To play devil's advocate, knowing definitively that something is caused by a person being obese could help physicians treat problems - they could abstain from prescribing medications they would give a non-obese person, if the potential benefits of the medicine would certainly be curtailed by the person's obesity. After all, a non-obese person may have an underlying cause for a disorder which is treatable, while the obese person may have the problem simply because of excess weight. I have been tempted to write about obesity before, and finally felt compelled by the many unnecessary "studies" posted in Yahoo!'s Weight Loss News. If nothing else, one can at least be impressed by the sheer number of health complications from being excessively massive.

Thursday, May 14, 2009

The Hospital

So, I get to work tomorrow at the main hospital. I tend to avoid shifts at the main hospital, as there are more supervisors, there is stress because it is a very busy place, there are more doctors, and more complicated procedures since they have the equipment to deal with more than clinics. For example, at clinics one cannot do a blood test for deep-vein thrombosis or lactic acid. Also, the hospital is a very clique-y place. I am not sure whether it is like this outside the United States, but at most hospitals we have a large proportion of Filipino nurses and laboratory workers. I have no problem with Filipinos, but they do tend to group together and establish a hierarchy within themselves. Also, they are very communal and every lunch/dinner break becomes a potluck, which can make a person feel awkward if he only brought a meal for himself.

Politics aside, I prefer not to work within sight of my manager - since the hospital is more stressful, she is always more stressed. Even though I have a very strong union and know it takes a lot to be fired from Kaiser, I can't help but feel nervous for my job any time she brings up a single negative about my performance. Honestly, you can only be fired for something close to criminal, like compromising patient confidentiality or misidentifying a blood donor and potentially killing someone.
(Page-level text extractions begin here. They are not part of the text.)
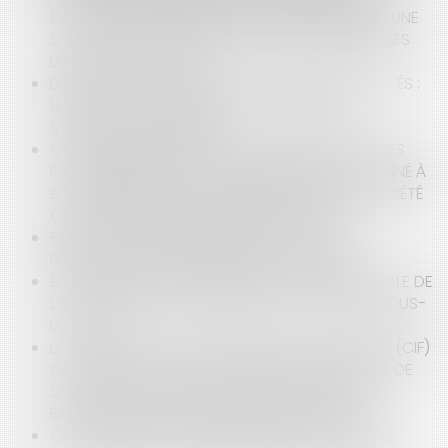
DANS LE CADRE DES ÉLECTIONS EUROPÉENNES : UNE
SOLUTION À LA PROBLÉMATIQUE D’AFFICHAGE DES
LISTES ÉLECTORALES ?
DÉFENSE CONTRE LA MER ET PROPRIÉTAIRES PRIVÉS :
LE RECOURS POSSIBLE AUX ASSOCIATIONS
SYNDICALES AUTORISÉES
QUI EST REDEVABLE DE LA TAXE FONCIÈRE SUR LES
PROPRIÉTÉS BÂTIES QUAND L’IMMEUBLE EST DONNÉ À
BAIL EMPHYTÉOTIQUE ADMINISTRATIF À UNE SOCIÉTÉ
CONCESSIONNAIRE D’UN SERVICE PUBLIC ?
FRANCHISE : AFFAIRE PIZZA SPRINT : INTUITU
PERSONAE ET INDIVISIBILITÉ DES CONTRATS
BAIL COMMERCIAL : PRESCRIPTION QUINQUENNALE DE
L’ACTION EN RECOUVREMENT DES LOYERS ET SOUS-
LOYERS
LE CONSEILLER EN INVESTISSEMENTS FINANCIERS (CIF)
CONTRACTE UN DEVOIR DE CONSEIL À L’ÉGARD DE
SES CLIENTS DÈS QU’IL FOURNIT UN SERVICE DE
RÉCEPTION ET DE TRANSMISSION D’ORDRE
CAUTION SUBROGÉE : IL NE LUI EST PAS POSSIBLE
Nothing like the good 'ol depression days where if a man doesn't work fast enough he is fired and one of the 100s of people waiting outside runs in to take his place for a penny less per hour. At any rate, it is a small comfort knowing I will be leaving in 2 months and not have to work in the laboratory again.

Wednesday, May 13, 2009

Chagas Disease

I recently collected an insect from the family Reduviidae, or assassin bugs, ambush bugs, and thread-legged bugs. Why is this medically relevant? Insects of the genus Triatoma, or bloodsucking cone noses, are the vector for Trypanosoma cruzi, the parasite which causes Chagas disease. It is found in South America and Mexico, and cases of Chagas disease have occurred along the southern border of the United States. The insect likes to hide in thatched hut roofs during the day and then emerges at night to feed on human blood. It is approximately 3 cm long. The insect transmits the virus through its feces, not its bite, however scratching a bite can contaminate it with the feces, and thus the parasite.

T. cruzi can also be transmitted via contaminated food, blood or organ transplants, and from mother to fetus. The disease progresses initially with swelling at the site of infection, if from a bite, and fatigue, fever, rash, headache, vomiting, etc. The most telling acute symptom is RomaƱa's sign: swelling of the eyelid on the side closest to the bug bite. Immunocompromised individuals or children can die from inflammation of the meninges (meningitis) or heart muscles (myocarditis) in the acute phase. The illness then proceeds to the chronic phase if untreated, and its eventual symptoms include heart disease and intestinal malformation. It is estimated that 8-11 million people are living with Chagas disease, most without knowledge of it because the acute symptoms are short-lasting and can be falsely attributed to other medical problems. It is now routine to test all donated blood for Chagas disease in addition to other blood-born diseases. There is no vaccine or drug to use as a preventative measure, so the only guideline is to avoid poorly constructed housing and to use bug nets and insecticides.